Extracted records
|---|

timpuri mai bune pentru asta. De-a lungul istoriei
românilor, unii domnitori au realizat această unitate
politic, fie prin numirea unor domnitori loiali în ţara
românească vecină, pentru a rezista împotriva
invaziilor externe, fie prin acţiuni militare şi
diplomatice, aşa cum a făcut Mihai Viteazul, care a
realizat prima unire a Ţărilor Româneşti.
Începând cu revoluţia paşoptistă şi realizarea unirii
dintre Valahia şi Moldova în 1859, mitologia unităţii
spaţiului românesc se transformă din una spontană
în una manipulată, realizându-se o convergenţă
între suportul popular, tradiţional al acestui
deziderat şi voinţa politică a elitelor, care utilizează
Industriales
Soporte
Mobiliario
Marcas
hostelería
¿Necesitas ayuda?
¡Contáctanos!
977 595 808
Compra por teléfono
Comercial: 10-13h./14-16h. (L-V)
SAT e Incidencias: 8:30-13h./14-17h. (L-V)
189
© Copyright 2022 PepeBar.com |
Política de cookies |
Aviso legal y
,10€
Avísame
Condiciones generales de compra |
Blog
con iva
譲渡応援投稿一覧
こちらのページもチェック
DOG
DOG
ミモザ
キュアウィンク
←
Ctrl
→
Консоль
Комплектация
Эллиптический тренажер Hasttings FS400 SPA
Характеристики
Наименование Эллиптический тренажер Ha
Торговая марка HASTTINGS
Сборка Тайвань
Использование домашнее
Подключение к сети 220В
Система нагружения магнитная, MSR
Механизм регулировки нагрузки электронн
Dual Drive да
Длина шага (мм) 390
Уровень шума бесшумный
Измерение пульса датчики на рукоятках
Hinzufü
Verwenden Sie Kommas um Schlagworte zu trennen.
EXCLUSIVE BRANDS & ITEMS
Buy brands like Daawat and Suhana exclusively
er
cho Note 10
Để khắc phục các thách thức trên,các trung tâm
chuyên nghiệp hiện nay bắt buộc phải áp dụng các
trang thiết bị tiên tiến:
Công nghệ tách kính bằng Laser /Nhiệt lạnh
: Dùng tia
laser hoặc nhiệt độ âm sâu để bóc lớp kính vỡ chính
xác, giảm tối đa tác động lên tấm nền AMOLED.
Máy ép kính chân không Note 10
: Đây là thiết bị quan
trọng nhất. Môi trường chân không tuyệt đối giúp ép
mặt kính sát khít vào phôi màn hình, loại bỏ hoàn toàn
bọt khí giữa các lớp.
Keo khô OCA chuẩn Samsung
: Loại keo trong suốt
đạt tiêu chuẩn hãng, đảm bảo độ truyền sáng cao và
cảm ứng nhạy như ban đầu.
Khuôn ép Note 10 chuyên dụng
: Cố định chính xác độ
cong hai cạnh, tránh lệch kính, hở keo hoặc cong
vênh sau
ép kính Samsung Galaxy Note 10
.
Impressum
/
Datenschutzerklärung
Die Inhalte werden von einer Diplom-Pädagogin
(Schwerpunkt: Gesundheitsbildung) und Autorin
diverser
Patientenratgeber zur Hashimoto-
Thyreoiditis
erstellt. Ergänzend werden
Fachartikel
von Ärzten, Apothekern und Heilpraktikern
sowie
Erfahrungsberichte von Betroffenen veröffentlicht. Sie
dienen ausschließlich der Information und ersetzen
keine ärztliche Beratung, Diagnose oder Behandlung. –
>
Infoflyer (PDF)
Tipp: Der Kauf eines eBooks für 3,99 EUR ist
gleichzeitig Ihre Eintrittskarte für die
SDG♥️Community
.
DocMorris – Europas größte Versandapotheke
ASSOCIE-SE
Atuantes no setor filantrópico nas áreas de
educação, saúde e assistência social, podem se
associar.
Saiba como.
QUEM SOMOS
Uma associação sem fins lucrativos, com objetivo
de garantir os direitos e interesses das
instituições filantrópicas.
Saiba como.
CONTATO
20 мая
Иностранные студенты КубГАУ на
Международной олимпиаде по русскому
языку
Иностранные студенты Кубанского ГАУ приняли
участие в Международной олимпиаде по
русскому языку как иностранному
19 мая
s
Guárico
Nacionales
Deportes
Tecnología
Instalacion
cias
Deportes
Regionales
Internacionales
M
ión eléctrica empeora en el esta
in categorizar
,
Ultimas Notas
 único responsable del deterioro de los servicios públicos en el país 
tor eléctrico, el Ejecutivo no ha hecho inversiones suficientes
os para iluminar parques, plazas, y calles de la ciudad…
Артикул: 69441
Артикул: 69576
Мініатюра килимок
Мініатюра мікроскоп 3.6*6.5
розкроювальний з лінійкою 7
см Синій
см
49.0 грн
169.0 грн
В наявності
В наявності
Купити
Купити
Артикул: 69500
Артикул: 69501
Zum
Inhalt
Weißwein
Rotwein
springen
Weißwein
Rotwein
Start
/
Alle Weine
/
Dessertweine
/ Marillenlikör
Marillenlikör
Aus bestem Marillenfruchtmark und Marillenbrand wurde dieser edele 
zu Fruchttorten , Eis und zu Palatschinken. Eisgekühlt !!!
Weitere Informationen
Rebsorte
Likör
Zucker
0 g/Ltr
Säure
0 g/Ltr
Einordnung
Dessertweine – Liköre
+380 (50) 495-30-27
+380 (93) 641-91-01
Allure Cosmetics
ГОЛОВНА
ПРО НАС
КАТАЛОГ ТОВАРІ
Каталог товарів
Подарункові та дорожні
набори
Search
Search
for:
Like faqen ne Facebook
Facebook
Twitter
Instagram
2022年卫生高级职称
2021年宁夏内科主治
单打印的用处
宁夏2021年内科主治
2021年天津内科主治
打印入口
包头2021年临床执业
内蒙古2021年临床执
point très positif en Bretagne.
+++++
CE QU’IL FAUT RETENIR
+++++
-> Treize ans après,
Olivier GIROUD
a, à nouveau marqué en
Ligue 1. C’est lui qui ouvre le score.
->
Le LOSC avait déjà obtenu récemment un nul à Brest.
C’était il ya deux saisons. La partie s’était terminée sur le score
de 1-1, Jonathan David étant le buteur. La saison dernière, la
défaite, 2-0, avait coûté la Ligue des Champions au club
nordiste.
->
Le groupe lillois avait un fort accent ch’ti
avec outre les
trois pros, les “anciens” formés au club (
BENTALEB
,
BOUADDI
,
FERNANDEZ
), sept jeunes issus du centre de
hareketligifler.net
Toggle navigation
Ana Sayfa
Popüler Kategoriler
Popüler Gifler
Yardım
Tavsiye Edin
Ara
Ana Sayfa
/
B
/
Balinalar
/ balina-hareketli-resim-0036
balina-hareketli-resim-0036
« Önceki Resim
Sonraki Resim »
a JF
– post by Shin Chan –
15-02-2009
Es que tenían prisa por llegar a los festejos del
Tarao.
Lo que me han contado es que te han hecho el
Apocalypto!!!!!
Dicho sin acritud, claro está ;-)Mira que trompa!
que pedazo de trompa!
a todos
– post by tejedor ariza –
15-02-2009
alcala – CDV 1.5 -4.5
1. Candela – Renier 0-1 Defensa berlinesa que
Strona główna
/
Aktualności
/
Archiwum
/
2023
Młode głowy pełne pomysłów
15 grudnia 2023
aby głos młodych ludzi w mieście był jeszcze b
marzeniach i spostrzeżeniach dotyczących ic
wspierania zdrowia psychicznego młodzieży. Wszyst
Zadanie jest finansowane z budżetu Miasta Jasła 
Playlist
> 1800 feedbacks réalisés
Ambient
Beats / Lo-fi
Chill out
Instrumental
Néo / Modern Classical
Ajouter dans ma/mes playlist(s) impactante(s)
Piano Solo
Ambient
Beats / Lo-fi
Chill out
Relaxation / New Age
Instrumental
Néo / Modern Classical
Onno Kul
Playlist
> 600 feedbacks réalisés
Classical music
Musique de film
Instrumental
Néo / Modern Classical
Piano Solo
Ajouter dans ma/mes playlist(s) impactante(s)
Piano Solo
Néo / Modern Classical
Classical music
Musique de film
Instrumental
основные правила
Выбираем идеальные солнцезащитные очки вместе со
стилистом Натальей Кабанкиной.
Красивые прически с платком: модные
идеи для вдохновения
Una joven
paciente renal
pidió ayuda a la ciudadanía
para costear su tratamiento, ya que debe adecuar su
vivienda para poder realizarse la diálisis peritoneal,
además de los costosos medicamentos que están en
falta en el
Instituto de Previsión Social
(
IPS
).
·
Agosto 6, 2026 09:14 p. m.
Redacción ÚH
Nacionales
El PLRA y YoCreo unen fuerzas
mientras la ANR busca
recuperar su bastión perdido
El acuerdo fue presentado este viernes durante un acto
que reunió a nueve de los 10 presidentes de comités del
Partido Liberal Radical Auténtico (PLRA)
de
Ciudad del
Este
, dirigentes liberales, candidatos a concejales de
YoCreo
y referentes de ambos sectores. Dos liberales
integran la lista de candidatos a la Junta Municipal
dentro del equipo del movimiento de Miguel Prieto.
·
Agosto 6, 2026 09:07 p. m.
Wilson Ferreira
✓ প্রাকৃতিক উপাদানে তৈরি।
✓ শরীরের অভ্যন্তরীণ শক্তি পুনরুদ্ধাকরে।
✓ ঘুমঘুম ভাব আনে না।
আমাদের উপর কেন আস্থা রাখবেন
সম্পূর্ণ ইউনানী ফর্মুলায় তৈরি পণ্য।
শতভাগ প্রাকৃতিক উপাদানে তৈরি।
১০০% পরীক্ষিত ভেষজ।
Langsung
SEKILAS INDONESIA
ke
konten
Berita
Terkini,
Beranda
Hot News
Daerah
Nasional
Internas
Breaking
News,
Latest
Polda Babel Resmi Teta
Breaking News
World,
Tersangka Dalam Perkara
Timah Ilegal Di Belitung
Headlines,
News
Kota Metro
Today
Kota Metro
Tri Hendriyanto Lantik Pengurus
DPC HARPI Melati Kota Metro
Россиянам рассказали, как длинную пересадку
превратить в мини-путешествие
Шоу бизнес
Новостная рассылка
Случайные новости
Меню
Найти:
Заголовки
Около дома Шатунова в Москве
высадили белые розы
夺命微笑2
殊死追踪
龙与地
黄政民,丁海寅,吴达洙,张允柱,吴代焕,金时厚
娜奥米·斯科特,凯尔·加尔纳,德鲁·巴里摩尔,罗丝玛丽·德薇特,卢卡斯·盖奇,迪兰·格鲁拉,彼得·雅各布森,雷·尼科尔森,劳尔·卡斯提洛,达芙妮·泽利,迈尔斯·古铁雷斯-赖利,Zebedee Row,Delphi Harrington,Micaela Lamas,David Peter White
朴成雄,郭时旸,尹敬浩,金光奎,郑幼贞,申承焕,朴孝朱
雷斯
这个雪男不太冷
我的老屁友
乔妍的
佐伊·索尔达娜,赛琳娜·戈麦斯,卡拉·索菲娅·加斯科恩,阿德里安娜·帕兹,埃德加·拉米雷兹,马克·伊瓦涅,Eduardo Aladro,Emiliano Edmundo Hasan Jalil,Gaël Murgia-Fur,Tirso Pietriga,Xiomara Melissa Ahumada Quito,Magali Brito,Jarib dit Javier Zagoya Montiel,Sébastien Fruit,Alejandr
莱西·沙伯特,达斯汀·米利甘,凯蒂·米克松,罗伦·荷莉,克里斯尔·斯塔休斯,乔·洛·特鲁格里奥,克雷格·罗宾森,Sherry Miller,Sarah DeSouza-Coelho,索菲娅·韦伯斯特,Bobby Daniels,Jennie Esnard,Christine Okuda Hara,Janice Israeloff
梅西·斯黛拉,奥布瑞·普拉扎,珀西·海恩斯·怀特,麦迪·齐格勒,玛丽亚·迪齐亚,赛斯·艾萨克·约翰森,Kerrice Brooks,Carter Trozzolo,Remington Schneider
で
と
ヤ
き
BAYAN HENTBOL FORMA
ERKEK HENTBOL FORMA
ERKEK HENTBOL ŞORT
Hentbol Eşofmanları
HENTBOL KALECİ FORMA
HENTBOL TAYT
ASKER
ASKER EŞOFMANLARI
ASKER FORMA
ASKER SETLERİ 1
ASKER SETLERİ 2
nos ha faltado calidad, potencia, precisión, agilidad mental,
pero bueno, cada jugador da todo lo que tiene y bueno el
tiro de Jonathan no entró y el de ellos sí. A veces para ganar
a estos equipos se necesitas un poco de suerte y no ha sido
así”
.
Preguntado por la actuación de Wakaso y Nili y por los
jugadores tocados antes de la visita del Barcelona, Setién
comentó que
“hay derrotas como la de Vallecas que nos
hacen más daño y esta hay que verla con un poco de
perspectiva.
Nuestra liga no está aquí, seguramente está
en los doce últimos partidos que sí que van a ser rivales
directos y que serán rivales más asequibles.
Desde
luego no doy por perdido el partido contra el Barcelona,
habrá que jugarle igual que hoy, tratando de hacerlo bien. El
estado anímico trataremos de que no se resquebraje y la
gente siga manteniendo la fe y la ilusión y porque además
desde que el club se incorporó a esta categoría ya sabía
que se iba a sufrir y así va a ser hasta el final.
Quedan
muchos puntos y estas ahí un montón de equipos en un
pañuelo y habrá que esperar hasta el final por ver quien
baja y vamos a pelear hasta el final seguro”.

|---|

From the entries above, copy every line where the word "David" shows up.

▸ **RESULT OF THE TASK**
de 1-1, Jonathan David étant le buteur. La saison dernière, la
娜奥米·斯科特,凯尔·加尔纳,德鲁·巴里摩尔,罗丝玛丽·德薇特,卢卡斯·盖奇,迪兰·格鲁拉,彼得·雅各布森,雷·尼科尔森,劳尔·卡斯提洛,达芙妮·泽利,迈尔斯·古铁雷斯-赖利,Zebedee Row,Delphi Harrington,Micaela Lamas,David Peter White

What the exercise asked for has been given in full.